S’intéresser à la déontologie pourra paraître inhabituel, tant le terme même souffre d’une certaine éclipse. La notion de déontologie est en effet moins populaire que celle d’éthique. Il n’en est pas moins vrai que l’un des sous-domaines de cette dernière, lorsqu’elle est appliquée à une pratique professionnelle, s’intéresse à la définition de normes collectives propres à cette même pratique. C’est à ce dessein pour notre secteur que se consacrent les œuvres d’une série d’acteurs très différents, allant des nombreux comités éthiques locaux aux organismes nationaux tels que l’Association nationale des assistants de service social (ANAS), le Comité national des avis déontologiques (CNAD)(1) et bien sûr le Conseil supérieur du travail social (CSTS)(2).

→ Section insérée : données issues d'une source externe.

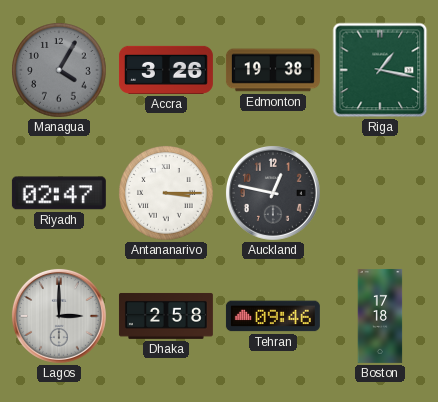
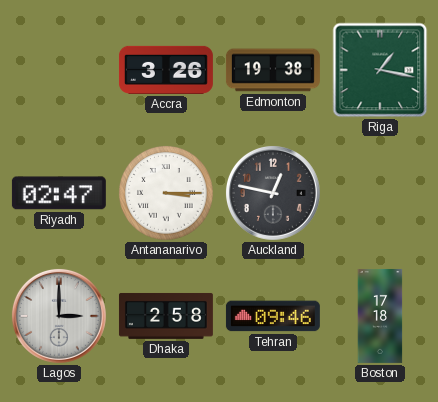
Managua: 4:05 -> none
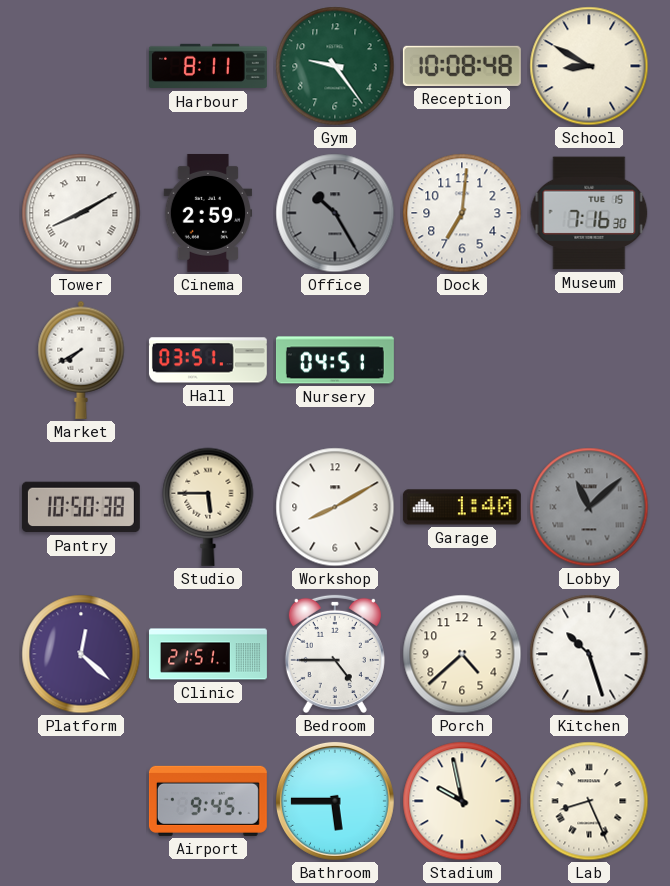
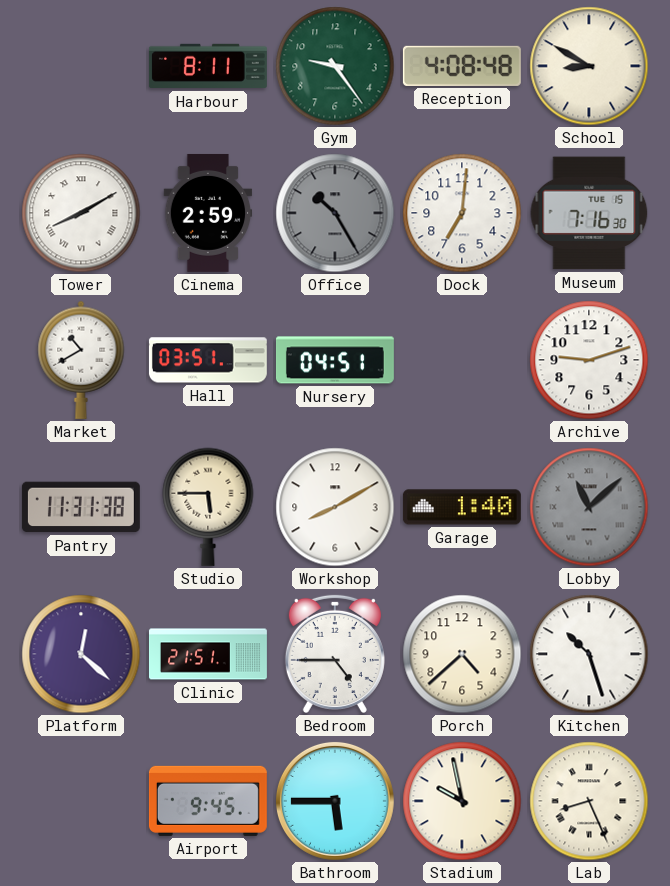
Reception: 10:08 -> 4:08
Market: 7:40 -> 10:40
Archive: none -> 9:12
Pantry: 10:50 -> 11:31
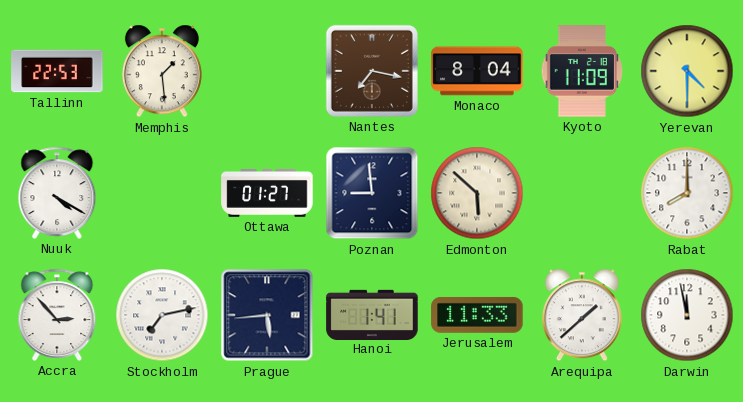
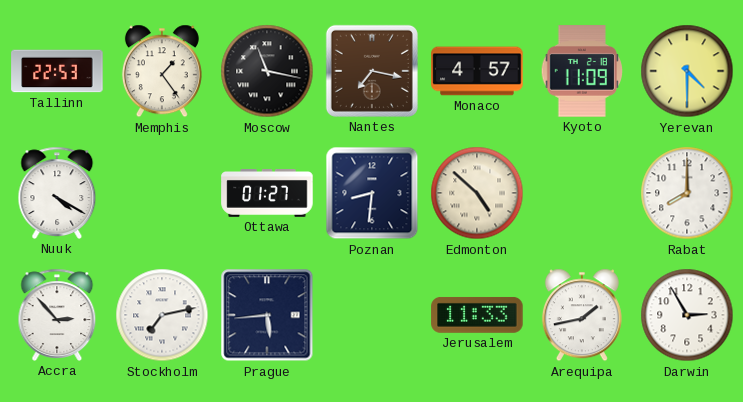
Memphis: 1:29 -> 1:24
Moscow: none -> 11:17
Monaco: 8:04 -> 4:57
Poznan: 8:59 -> 8:31
Edmonton: 5:52 -> 4:52
Hanoi: 1:41 -> none
Arequipa: 1:38 -> 1:43
Darwin: 11:58 -> 2:55
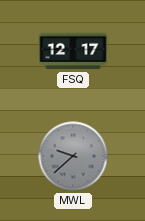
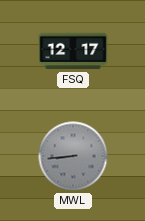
MWL: 9:38 -> 8:44
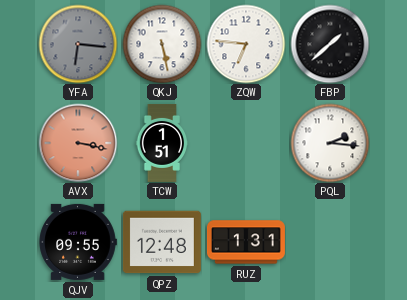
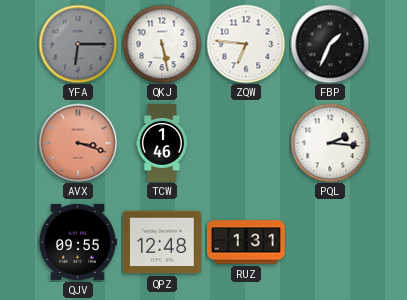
YFA: 6:16 -> 6:15
FBP: 1:38 -> 1:34
AVX: 3:17 -> 3:18
TCW: 1:51 -> 1:46
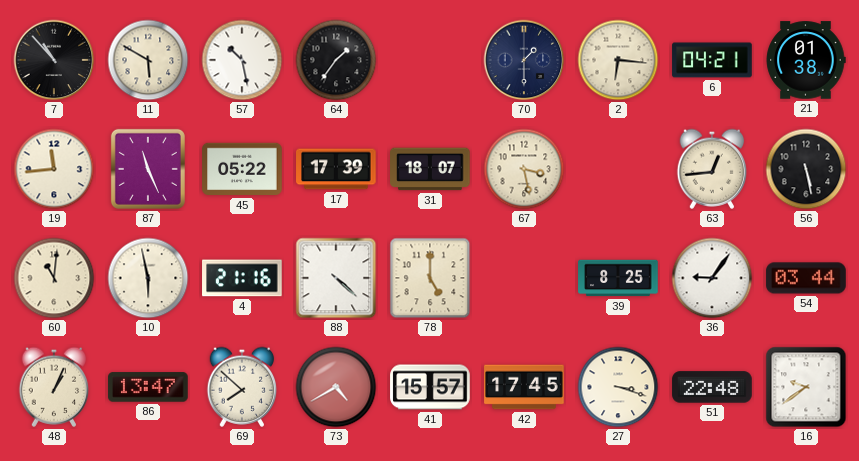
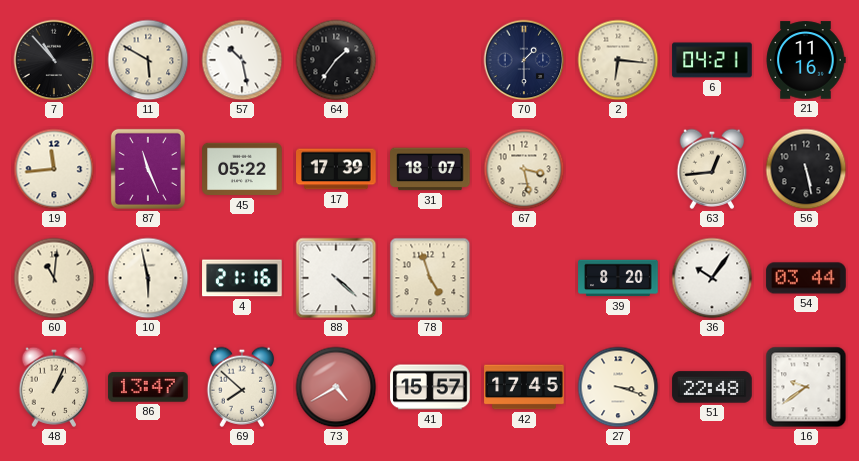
21: 01:38 -> 11:16
78: 5:00 -> 4:57
39: 8:25 -> 8:20
36: 9:06 -> 10:06
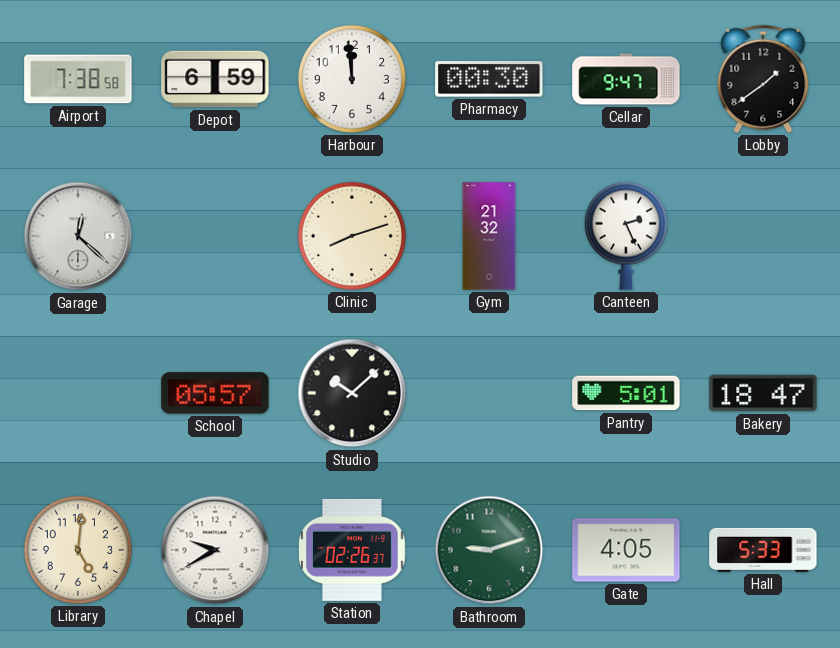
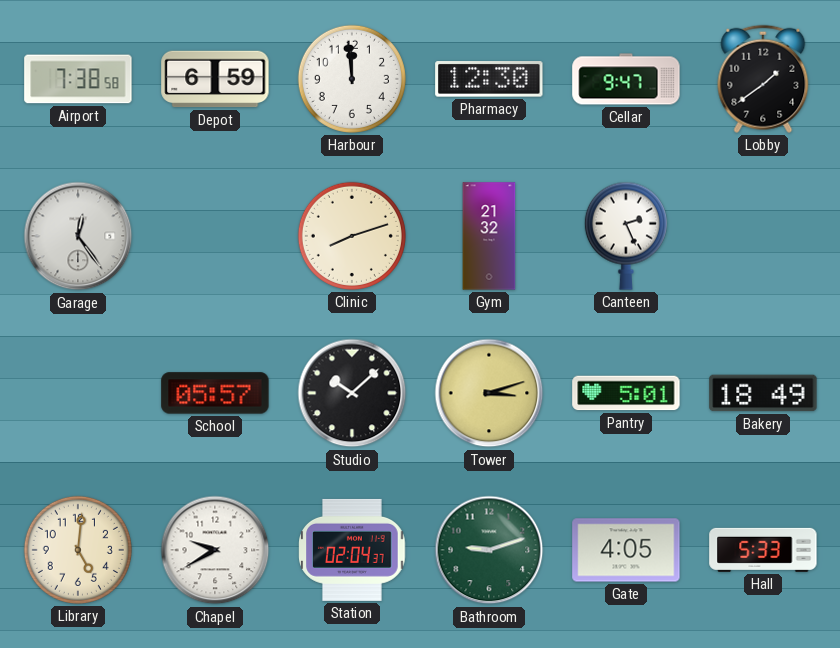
Pharmacy: 00:30 -> 12:30
Garage: 12:22 -> 12:24
Tower: none -> 3:12
Bakery: 18:47 -> 18:49
Station: 02:26 -> 02:04
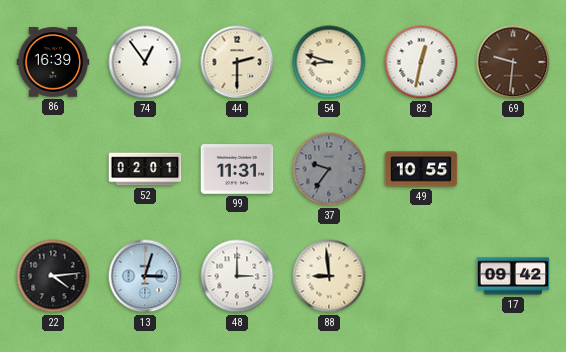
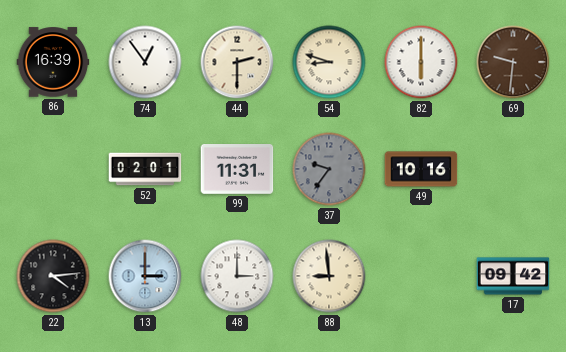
82: 12:32 -> 6:00
49: 10:55 -> 10:16
13: 3:03 -> 3:00
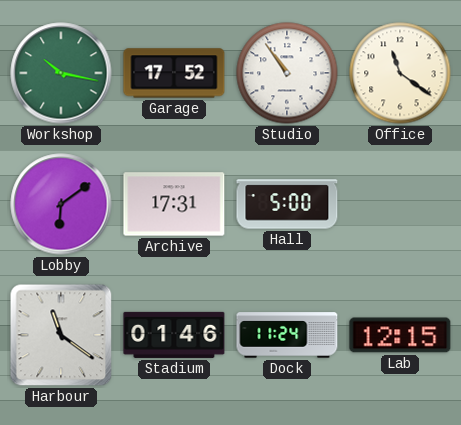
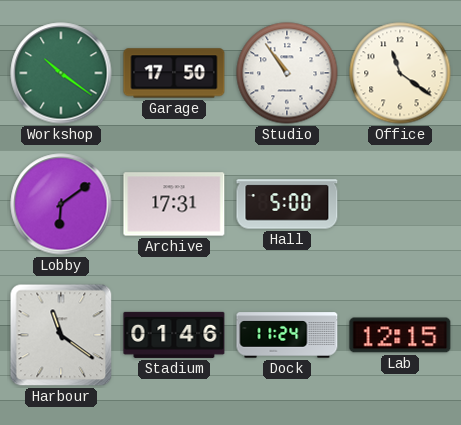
Workshop: 10:17 -> 10:21
Garage: 17:52 -> 17:50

Parler de déontologie renvoie étymologiquement à l’idée d’une hypothétique science des devoirs moraux. C’est cependant dans un sens quelque peu différent que nous l’étudions ici. La déontologie suppose pour nous l’existence d’un corpus, celui des règles éthiques ou morales écrites, prenant le plus souvent la forme d’un code impératif, que se doit de respecter tout praticien de la profession concernée. Respecter ce code permet alors de définir symboliquement l’appartenance à la profession, tandis que l’enfreindre signe d’emblée l’exclusion plus ou moins définitive hors des frontières de cette dernière. La déontologie a donc, on l’aura compris, pour philosophie sociale le professionnalisme, c’est-à-dire la croyance dans l’importance du rôle joué par les professions dans une société démocratique. Elle suppose toute une série de croyances connexes, parmi lesquelles l’idée qu’une pratique professionnelle doit bénéficier de certaines protections, mais aussi de formes de réglementation et de contrôle, jalons indispensables à un meilleur service rendu aux personnes suivies par un professionnel. C’est ce tressage de protections et d’obligations qui éloigne la déontologie du corporatisme, qui la préserve de n’être que le masque d’une simple défense d’intérêts. La déontologie possède en effet un but, le respect des personnes, et un moyen, la définition d’une somme de normes prescrites et contrôlables que devra observer le professionnel. Poussée jusqu’à son terme, l’idée de déontologie implique l’existence d’institutions régulatrices, d’un ordre professionnel notamment. Est-il besoin de rappeler qu’un tel ordre existe à peu près partout dans le monde ? Dans ce domaine, comme d’ailleurs dans celui de la recherche, le travail social français accuse un retard certain.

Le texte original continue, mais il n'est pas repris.